Items from a dataset

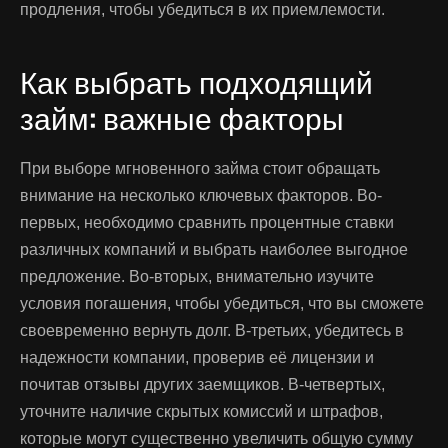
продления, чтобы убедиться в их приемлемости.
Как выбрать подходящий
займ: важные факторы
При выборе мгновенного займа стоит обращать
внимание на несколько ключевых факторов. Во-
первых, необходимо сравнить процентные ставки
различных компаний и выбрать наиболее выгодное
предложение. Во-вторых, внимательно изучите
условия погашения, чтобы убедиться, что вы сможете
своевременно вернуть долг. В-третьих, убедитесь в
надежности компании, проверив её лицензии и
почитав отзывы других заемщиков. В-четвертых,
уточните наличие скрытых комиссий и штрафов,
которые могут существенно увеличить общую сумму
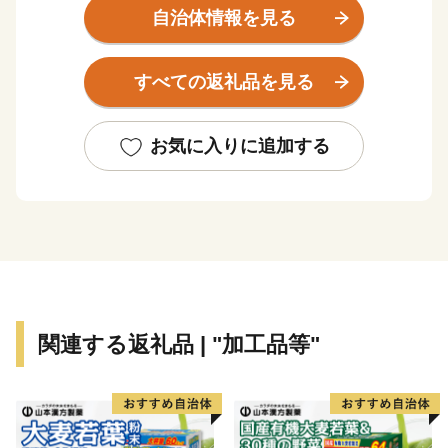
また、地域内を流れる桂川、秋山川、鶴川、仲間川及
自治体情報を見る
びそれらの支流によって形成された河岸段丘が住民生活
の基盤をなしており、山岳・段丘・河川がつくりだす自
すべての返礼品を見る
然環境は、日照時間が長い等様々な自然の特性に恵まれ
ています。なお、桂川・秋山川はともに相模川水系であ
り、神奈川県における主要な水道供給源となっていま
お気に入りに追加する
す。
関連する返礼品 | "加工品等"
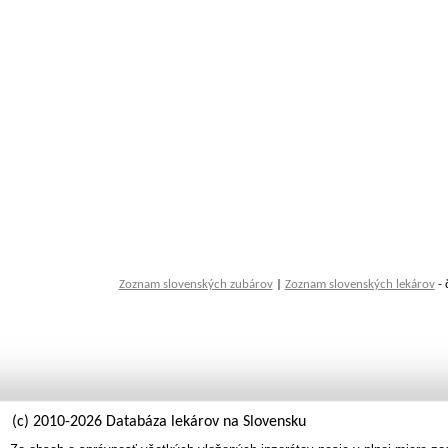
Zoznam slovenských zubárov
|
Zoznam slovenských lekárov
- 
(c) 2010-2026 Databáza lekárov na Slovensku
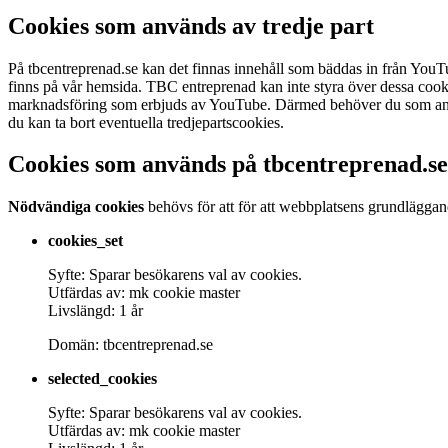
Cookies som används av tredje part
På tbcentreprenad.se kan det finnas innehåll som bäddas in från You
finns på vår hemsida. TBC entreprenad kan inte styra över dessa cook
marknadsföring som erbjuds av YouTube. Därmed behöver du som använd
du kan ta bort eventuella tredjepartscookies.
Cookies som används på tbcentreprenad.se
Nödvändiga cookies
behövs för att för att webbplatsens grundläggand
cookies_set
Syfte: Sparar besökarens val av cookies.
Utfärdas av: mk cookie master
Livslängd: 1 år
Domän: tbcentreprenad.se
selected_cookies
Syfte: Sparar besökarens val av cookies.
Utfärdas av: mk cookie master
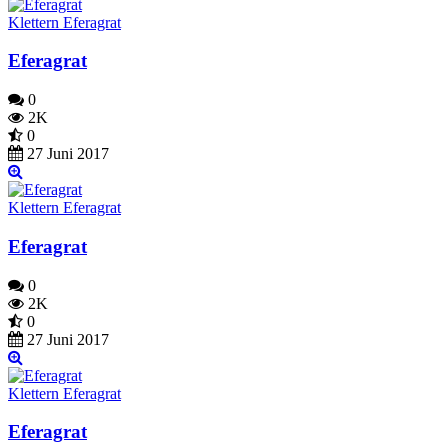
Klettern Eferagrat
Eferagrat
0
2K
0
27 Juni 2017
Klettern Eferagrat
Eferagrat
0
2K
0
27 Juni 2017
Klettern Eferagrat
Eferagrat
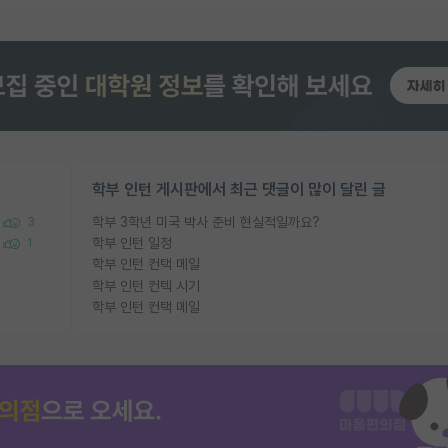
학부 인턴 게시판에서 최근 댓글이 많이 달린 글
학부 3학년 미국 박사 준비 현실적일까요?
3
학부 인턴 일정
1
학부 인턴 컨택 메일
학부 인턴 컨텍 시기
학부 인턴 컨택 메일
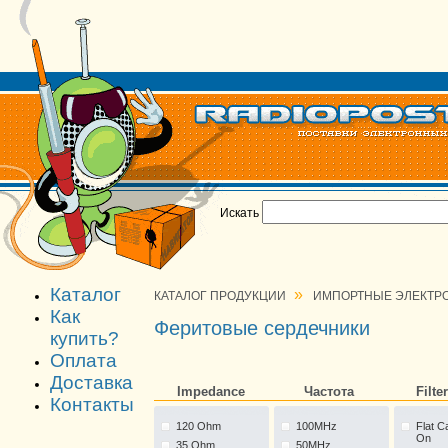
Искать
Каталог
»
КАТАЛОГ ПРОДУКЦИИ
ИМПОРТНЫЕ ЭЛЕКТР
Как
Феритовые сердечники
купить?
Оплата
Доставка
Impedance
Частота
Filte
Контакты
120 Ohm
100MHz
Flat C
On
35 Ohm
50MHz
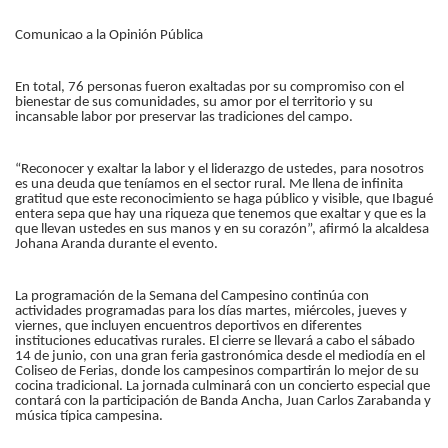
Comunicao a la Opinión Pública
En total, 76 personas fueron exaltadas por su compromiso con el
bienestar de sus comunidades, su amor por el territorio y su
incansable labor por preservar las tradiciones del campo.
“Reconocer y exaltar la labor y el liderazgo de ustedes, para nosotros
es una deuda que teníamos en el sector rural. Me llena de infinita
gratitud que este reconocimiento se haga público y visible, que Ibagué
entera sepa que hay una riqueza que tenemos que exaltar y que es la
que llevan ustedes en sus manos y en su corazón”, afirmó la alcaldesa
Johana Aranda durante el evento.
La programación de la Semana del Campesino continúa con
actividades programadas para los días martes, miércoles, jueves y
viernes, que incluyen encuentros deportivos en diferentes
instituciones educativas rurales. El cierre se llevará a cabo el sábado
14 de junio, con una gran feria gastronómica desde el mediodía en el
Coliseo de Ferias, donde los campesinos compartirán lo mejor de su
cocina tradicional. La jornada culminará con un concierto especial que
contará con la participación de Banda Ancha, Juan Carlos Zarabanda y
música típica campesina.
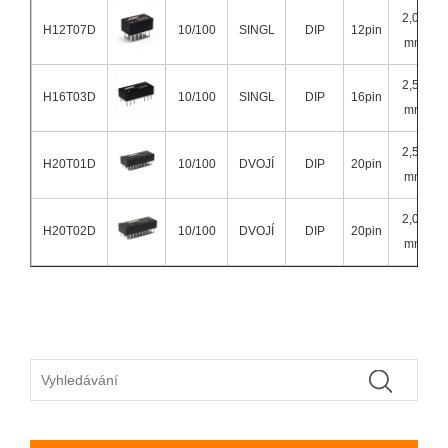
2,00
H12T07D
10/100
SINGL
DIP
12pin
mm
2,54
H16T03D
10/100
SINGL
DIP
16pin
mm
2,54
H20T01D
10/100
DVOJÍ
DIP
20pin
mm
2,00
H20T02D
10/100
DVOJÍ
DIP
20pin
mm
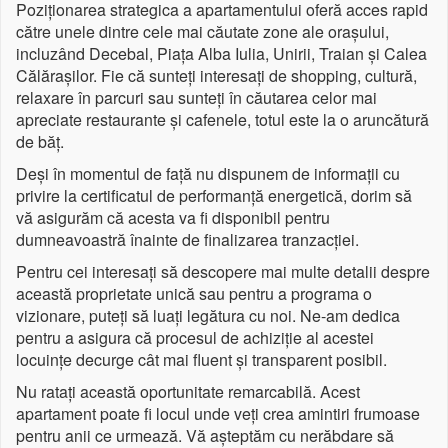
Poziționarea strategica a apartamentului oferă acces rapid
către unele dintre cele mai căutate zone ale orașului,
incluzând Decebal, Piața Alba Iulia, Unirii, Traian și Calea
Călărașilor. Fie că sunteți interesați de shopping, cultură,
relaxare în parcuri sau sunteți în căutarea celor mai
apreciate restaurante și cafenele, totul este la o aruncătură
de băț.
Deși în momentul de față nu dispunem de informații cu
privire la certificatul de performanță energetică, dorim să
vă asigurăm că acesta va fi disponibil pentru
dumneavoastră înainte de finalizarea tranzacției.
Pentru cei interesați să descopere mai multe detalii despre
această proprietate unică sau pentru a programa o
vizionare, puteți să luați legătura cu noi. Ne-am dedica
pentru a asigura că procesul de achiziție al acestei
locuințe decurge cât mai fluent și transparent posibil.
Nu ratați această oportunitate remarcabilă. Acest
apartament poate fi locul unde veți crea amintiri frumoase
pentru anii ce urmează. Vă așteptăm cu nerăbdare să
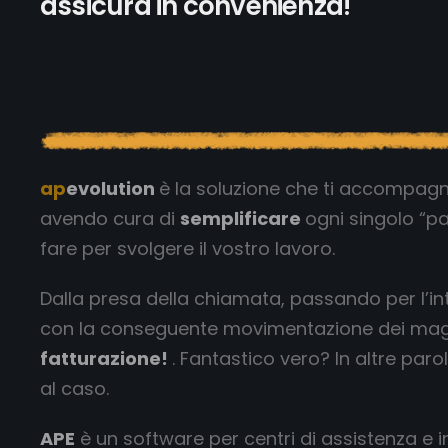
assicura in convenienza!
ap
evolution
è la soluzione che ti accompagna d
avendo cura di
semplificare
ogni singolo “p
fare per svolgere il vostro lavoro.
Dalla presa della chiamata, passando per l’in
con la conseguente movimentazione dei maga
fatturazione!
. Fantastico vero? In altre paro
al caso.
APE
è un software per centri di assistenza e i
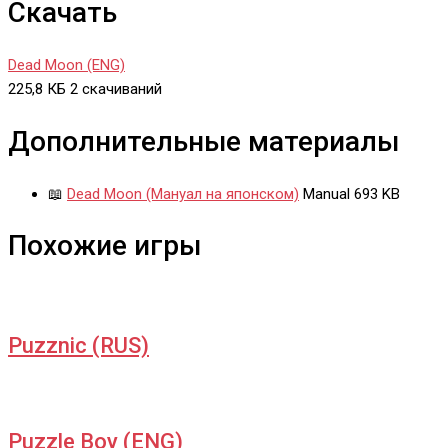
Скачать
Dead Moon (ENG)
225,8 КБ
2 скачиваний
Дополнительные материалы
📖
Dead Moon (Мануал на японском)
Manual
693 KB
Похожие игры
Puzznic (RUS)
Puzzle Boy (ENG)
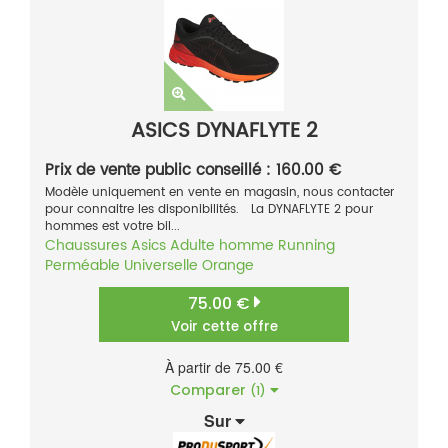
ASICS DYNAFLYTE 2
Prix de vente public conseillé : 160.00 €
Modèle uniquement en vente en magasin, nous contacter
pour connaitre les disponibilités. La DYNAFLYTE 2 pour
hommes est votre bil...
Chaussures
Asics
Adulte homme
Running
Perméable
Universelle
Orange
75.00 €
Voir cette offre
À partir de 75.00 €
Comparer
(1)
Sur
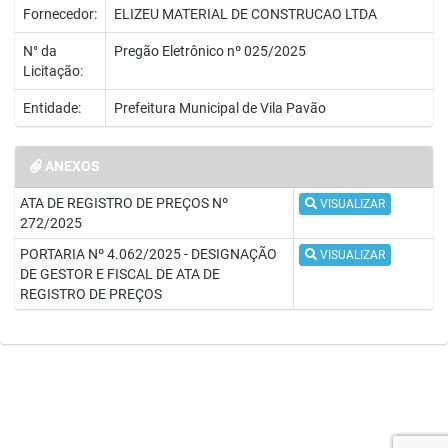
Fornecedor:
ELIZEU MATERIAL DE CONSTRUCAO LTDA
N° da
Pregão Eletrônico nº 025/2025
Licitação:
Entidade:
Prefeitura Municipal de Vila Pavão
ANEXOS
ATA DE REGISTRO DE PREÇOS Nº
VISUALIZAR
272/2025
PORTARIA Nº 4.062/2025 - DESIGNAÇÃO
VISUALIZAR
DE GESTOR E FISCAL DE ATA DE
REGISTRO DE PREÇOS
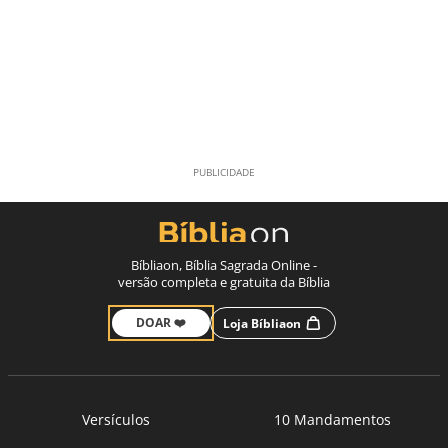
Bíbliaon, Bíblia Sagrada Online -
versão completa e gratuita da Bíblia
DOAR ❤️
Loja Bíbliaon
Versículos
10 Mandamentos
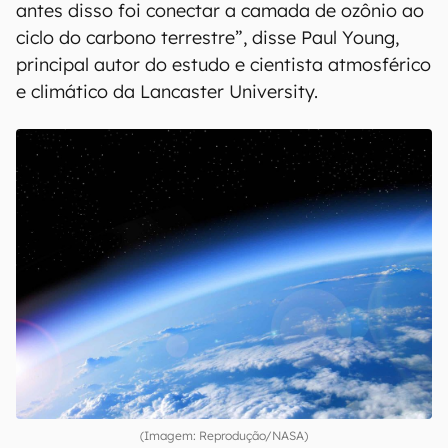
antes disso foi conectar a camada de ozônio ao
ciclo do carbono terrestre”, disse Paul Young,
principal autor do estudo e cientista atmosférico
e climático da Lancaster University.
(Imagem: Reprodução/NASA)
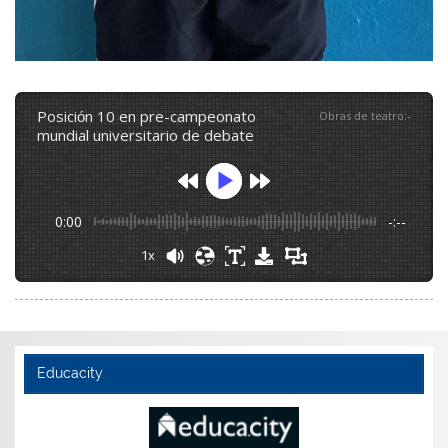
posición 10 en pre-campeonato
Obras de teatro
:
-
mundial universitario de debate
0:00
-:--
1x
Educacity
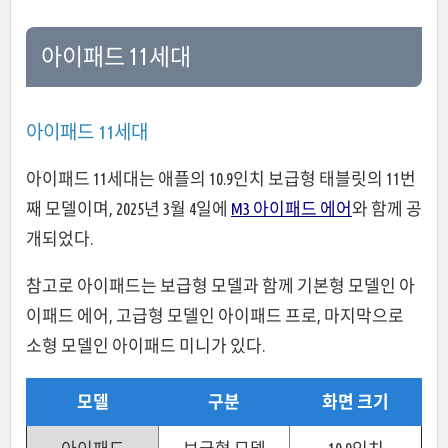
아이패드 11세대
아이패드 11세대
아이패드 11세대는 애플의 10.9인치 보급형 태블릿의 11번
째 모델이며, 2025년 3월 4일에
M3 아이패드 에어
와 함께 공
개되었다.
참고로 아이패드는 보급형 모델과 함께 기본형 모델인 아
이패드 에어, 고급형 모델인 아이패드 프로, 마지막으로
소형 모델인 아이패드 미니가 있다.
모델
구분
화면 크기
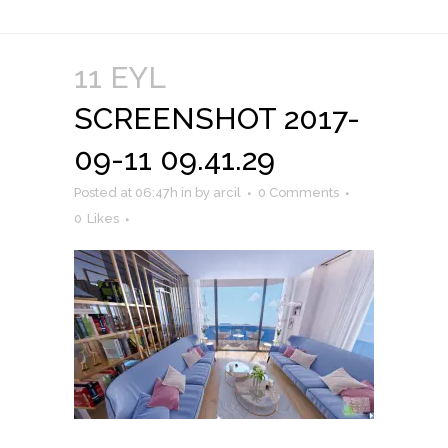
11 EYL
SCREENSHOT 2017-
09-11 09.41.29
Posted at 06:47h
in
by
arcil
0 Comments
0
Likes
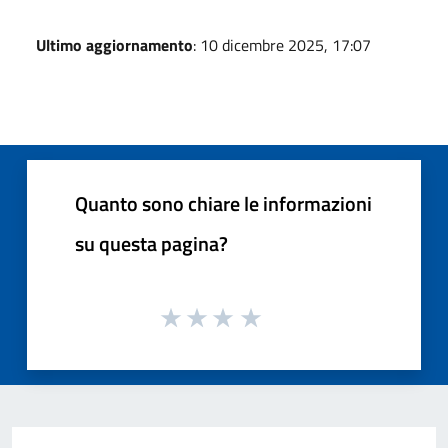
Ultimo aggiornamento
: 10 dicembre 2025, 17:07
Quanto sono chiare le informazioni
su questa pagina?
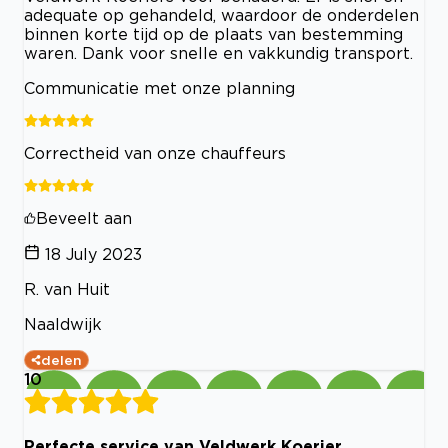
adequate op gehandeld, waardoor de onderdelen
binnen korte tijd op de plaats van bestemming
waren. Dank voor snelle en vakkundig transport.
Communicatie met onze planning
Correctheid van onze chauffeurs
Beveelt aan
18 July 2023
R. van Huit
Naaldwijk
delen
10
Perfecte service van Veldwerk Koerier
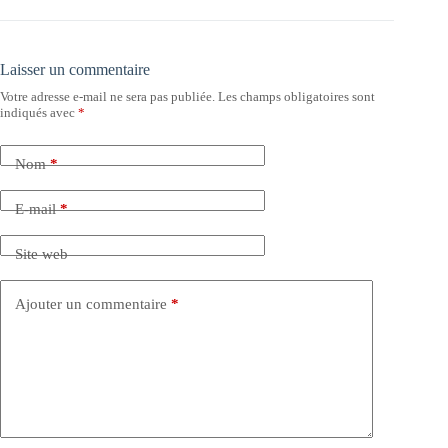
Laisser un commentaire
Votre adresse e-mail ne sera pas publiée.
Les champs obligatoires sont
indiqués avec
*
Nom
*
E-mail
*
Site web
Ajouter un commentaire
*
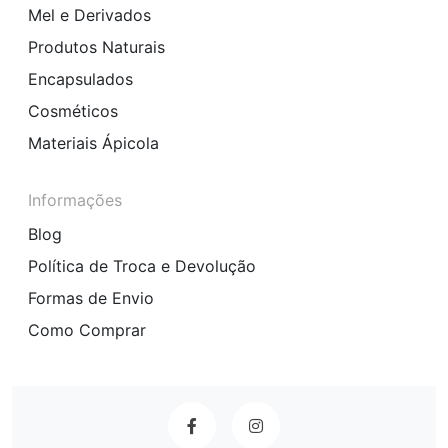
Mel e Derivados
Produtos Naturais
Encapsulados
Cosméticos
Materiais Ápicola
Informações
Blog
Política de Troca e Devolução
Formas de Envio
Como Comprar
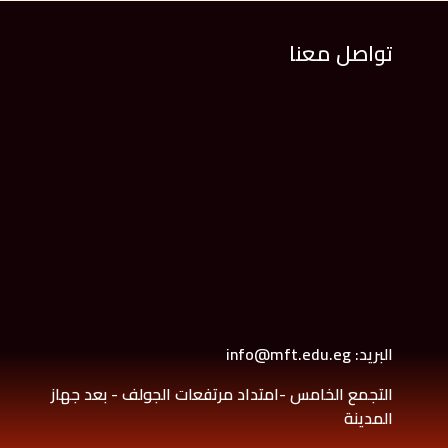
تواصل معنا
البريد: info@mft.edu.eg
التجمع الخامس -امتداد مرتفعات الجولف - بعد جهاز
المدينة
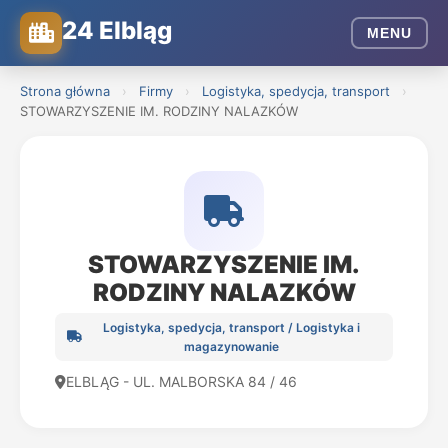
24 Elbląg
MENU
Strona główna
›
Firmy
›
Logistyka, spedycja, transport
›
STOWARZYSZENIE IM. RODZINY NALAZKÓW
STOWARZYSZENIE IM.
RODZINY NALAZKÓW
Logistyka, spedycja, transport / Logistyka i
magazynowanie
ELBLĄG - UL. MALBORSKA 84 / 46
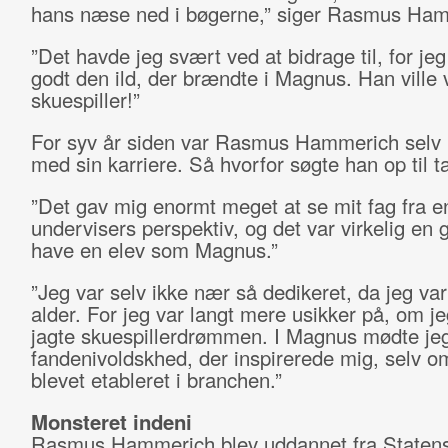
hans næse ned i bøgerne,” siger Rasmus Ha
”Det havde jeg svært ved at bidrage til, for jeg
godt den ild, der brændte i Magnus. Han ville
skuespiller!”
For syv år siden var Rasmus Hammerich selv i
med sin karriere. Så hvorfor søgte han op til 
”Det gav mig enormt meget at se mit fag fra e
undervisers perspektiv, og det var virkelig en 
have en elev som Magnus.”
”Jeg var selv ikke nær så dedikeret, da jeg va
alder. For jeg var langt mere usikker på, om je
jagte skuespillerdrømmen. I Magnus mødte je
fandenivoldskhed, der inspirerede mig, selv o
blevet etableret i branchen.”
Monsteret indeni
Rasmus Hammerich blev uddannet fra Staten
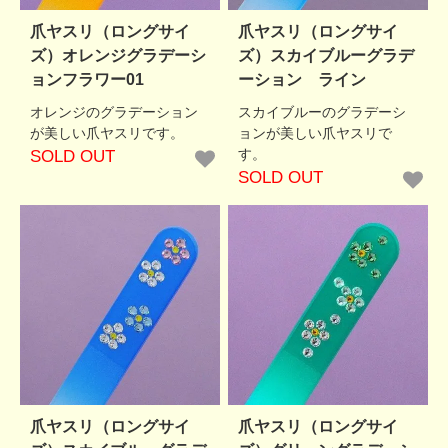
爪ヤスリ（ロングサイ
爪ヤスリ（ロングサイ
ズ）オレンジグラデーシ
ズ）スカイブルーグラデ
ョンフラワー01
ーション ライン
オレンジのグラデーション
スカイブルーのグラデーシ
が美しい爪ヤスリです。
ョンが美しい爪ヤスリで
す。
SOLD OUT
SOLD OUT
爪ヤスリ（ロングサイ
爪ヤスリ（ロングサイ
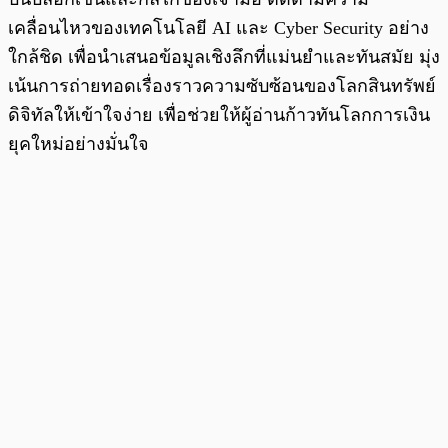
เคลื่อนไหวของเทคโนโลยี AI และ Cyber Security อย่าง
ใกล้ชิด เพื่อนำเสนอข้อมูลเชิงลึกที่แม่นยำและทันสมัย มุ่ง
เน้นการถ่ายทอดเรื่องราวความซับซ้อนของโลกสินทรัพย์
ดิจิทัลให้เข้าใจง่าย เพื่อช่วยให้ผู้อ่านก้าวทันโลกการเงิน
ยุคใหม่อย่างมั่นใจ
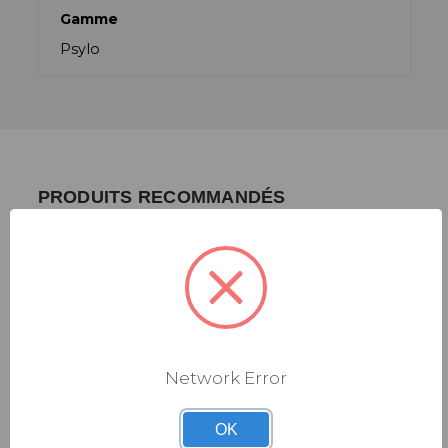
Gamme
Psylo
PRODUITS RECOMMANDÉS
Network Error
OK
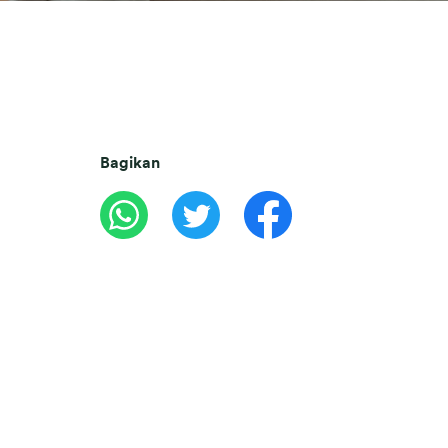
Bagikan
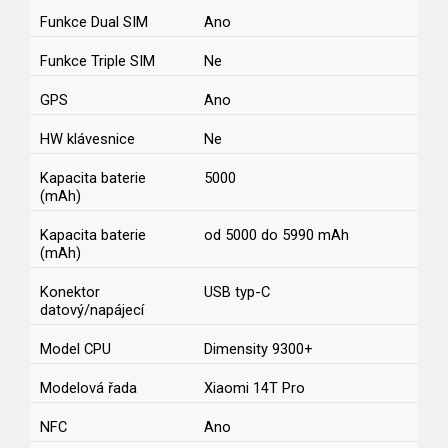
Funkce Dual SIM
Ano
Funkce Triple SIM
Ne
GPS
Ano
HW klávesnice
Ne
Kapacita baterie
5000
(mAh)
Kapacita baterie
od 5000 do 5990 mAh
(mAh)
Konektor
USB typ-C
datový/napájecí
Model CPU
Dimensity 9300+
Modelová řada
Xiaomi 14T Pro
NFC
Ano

> [To do]
Leave the pictures out and repeat exactly the lines from the beginning of the records to the line bearing "På tbcentreprenad.se kan", both ends counted.

> [Output below]
продления, чтобы убедиться в их приемлемости.
Как выбрать подходящий
займ: важные факторы
При выборе мгновенного займа стоит обращать
внимание на несколько ключевых факторов. Во-
первых, необходимо сравнить процентные ставки
различных компаний и выбрать наиболее выгодное
предложение. Во-вторых, внимательно изучите
условия погашения, чтобы убедиться, что вы сможете
своевременно вернуть долг. В-третьих, убедитесь в
надежности компании, проверив её лицензии и
почитав отзывы других заемщиков. В-четвертых,
уточните наличие скрытых комиссий и штрафов,
которые могут существенно увеличить общую сумму
また、地域内を流れる桂川、秋山川、鶴川、仲間川及
自治体情報を見る
びそれらの支流によって形成された河岸段丘が住民生活
の基盤をなしており、山岳・段丘・河川がつくりだす自
すべての返礼品を見る
然環境は、日照時間が長い等様々な自然の特性に恵まれ
ています。なお、桂川・秋山川はともに相模川水系であ
り、神奈川県における主要な水道供給源となっていま
お気に入りに追加する
す。
関連する返礼品 | "加工品等"
Zoznam slovenských zubárov
|
Zoznam slovenských lekárov
- 
(c) 2010-2026 Databáza lekárov na Slovensku
Cookies som används av tredje part
På tbcentreprenad.se kan det finnas innehåll som bäddas in från You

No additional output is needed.